╭─ LISTED RECORDS

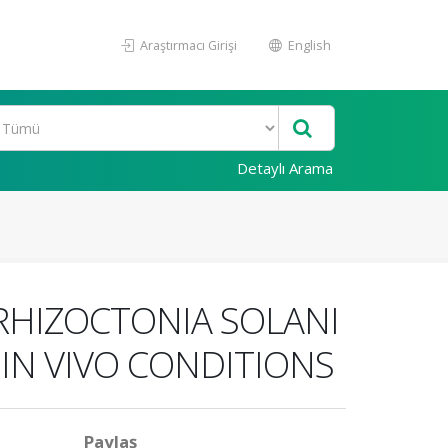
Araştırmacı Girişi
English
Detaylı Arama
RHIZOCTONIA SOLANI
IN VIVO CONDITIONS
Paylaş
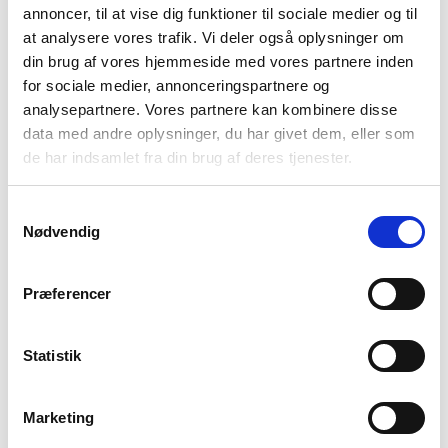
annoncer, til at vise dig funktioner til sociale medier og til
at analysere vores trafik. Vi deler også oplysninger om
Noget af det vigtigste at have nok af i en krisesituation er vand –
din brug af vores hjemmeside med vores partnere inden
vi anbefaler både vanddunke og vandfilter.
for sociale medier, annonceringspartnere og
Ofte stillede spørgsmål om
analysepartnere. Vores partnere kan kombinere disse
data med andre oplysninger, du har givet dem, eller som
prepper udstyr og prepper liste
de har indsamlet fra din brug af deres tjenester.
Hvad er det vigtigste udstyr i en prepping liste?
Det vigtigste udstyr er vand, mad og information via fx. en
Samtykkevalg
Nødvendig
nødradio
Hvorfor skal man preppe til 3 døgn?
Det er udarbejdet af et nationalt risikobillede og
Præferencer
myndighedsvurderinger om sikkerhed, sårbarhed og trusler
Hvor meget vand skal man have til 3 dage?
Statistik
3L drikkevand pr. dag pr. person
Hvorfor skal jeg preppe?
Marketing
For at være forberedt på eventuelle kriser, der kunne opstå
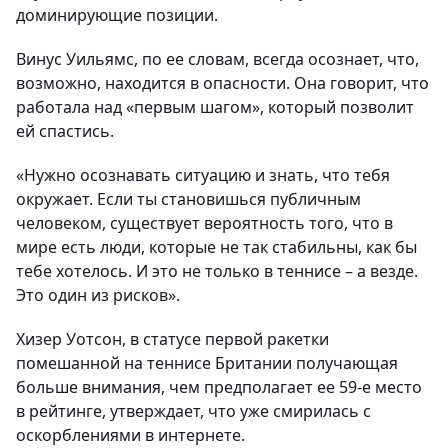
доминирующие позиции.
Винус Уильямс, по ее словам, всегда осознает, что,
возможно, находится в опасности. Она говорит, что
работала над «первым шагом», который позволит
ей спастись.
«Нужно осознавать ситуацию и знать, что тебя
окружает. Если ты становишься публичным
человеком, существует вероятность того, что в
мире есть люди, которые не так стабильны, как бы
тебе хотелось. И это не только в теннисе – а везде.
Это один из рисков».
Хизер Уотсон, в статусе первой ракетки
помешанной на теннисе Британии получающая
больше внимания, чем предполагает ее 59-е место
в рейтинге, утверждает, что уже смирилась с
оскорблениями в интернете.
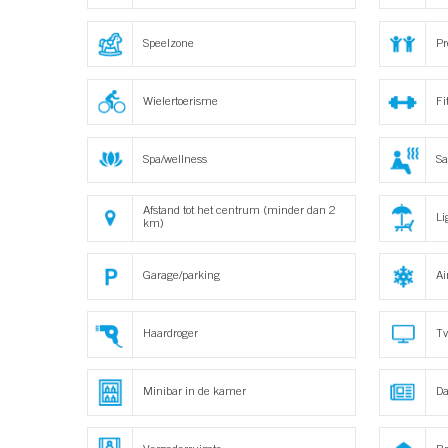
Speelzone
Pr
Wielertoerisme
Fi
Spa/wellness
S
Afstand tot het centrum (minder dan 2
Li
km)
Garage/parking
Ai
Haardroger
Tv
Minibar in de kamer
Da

╰─

* TASK INSTRUCTIONS *
The number of lines in the data that contain the word "теннисе" is all that should be stated.

* SOLUTION *
2